--- Available data ---
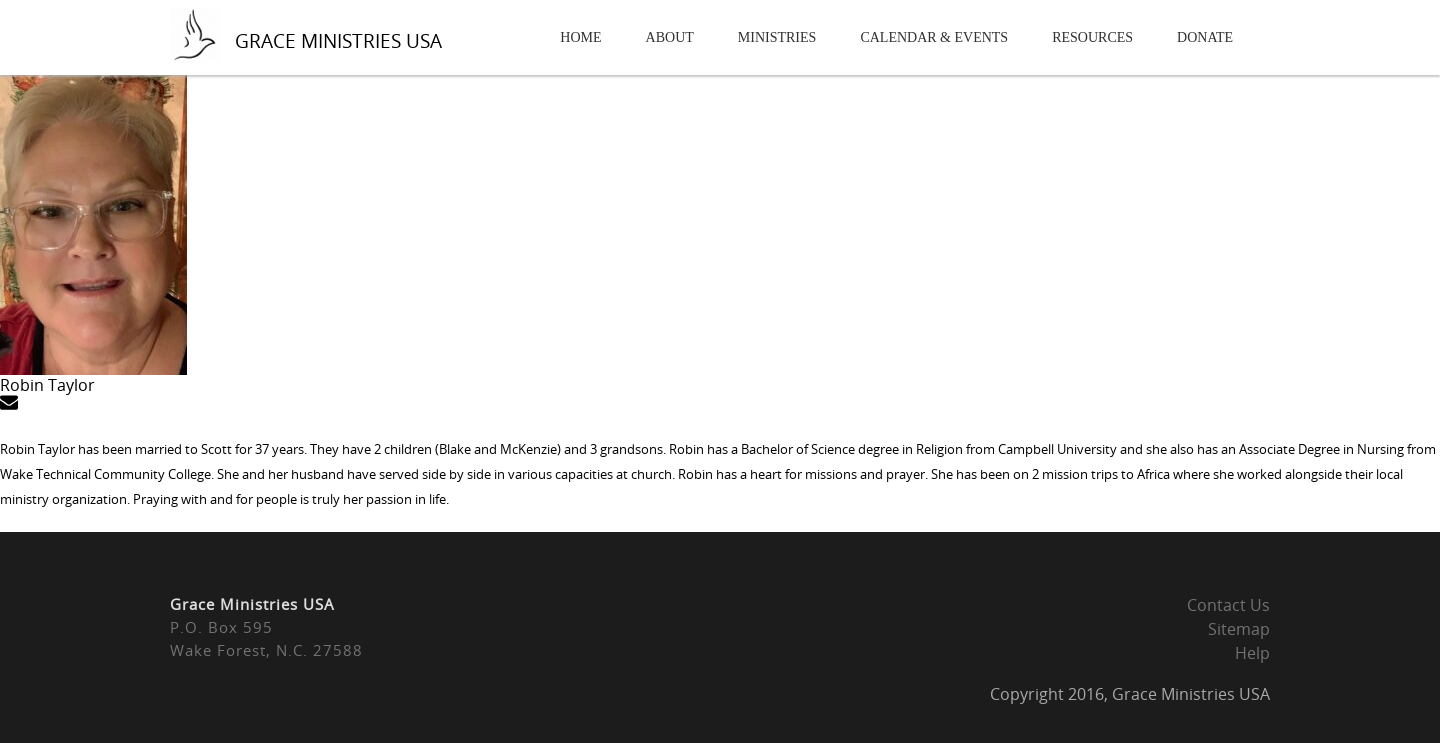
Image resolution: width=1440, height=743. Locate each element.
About (670, 37)
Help (1252, 653)
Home (580, 37)
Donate (1205, 37)
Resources (1092, 37)
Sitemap (1239, 629)
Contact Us (1228, 605)
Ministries (777, 37)
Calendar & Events (934, 37)
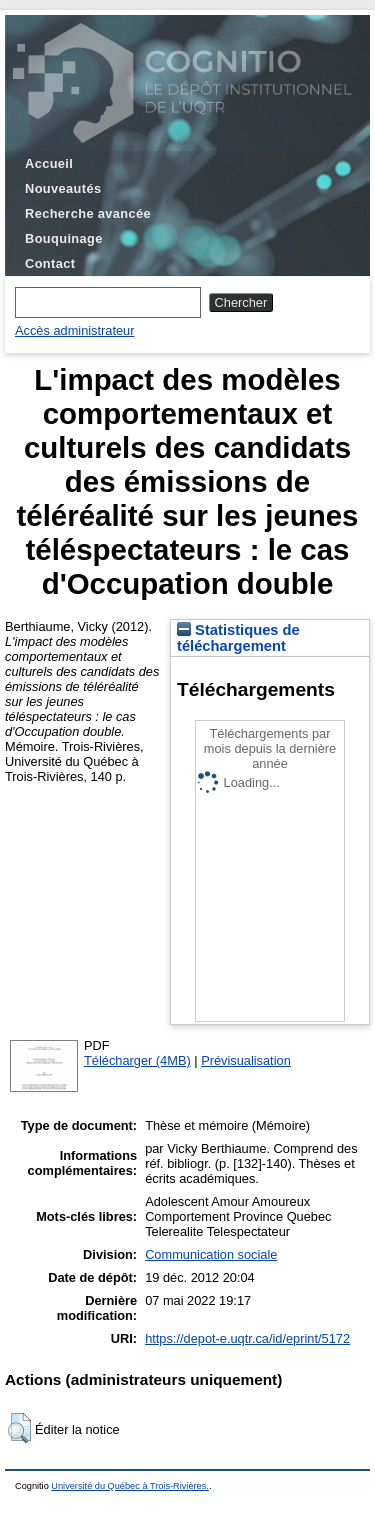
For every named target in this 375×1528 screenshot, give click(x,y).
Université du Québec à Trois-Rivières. (130, 1486)
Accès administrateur (74, 330)
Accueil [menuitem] (49, 163)
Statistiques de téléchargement (238, 638)
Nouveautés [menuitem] (63, 188)
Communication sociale (211, 1254)
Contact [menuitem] (50, 263)
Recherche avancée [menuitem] (88, 213)
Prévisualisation (246, 1060)
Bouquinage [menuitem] (64, 238)
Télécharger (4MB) (137, 1060)
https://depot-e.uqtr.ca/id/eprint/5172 (247, 1338)
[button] (19, 1428)
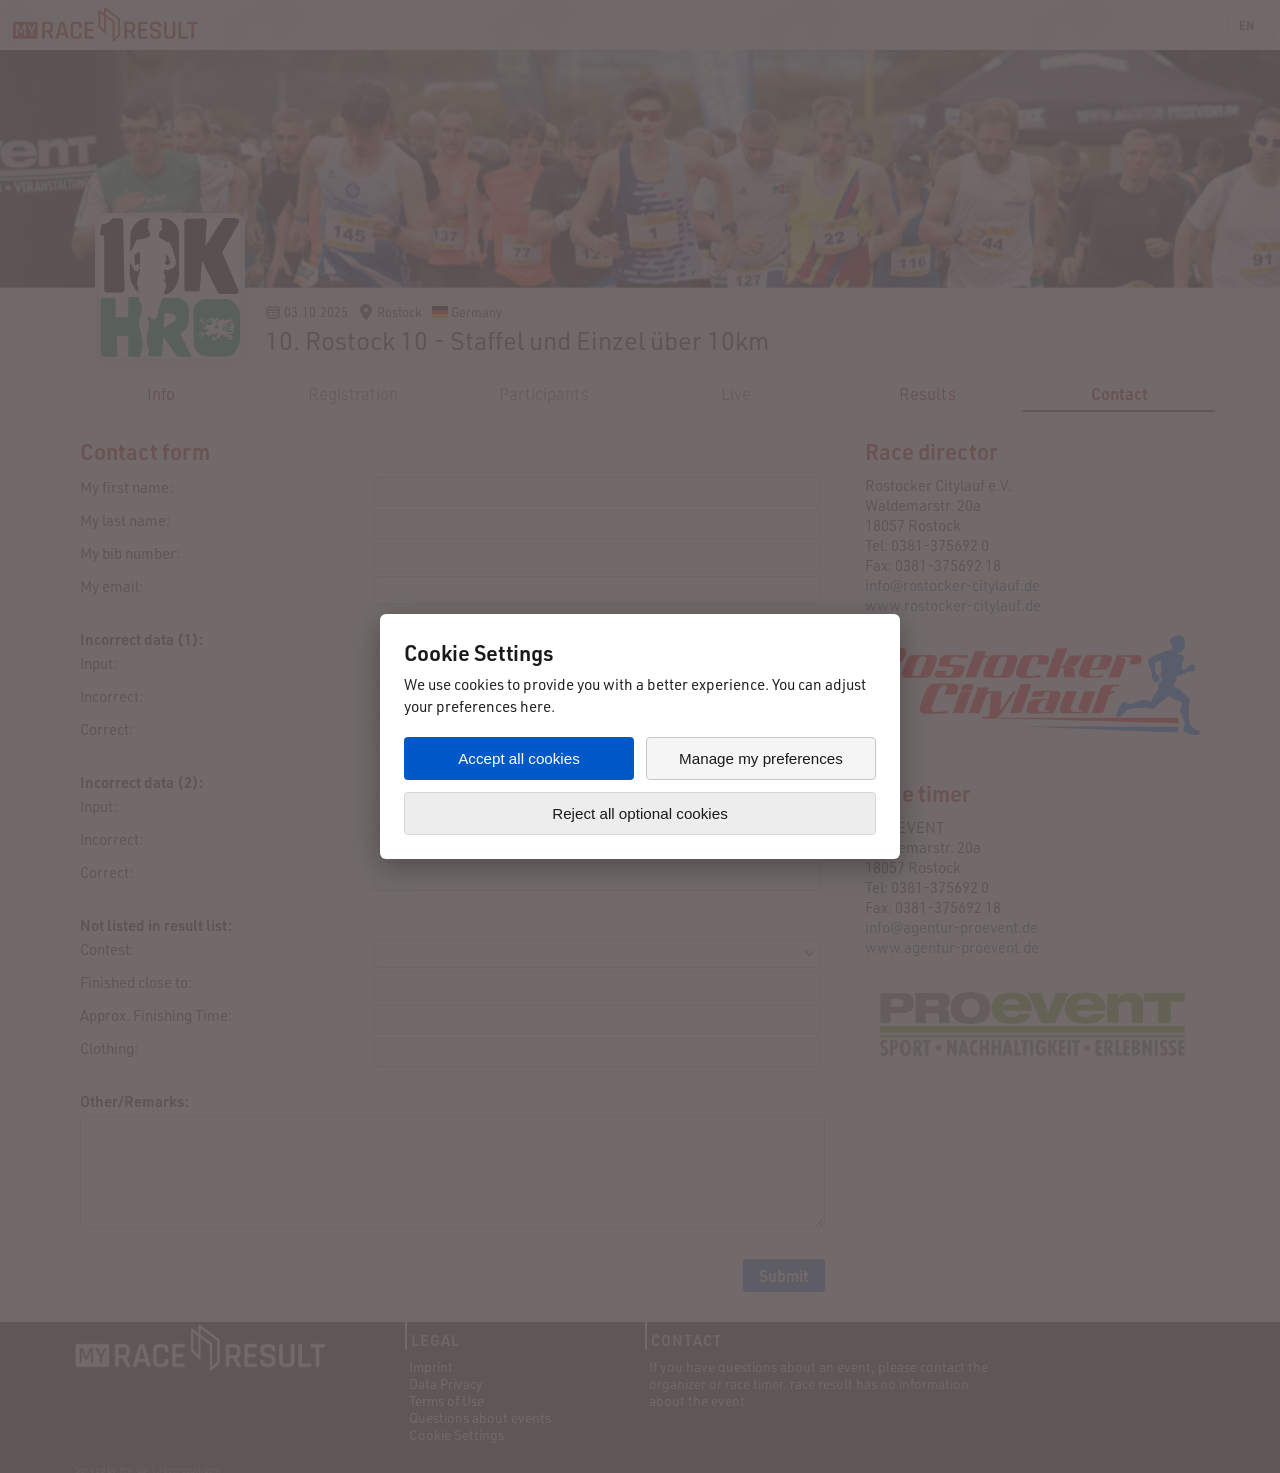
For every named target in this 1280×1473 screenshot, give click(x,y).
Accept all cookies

--- What is needed ---
Retype, without any picture, exactly the lines from the one with "Communication sociale (211, 1254)" through the end of the entries, inclusive.

--- Exercise output ---
Communication sociale (211, 1254)
Contact [menuitem] (50, 263)
Recherche avancée [menuitem] (88, 213)
Prévisualisation (246, 1060)
Bouquinage [menuitem] (64, 238)
Télécharger (4MB) (137, 1060)
https://depot-e.uqtr.ca/id/eprint/5172 (247, 1338)
[button] (19, 1428)
For every named target in this 1280×1473 screenshot, give click(x,y).
Accept all cookies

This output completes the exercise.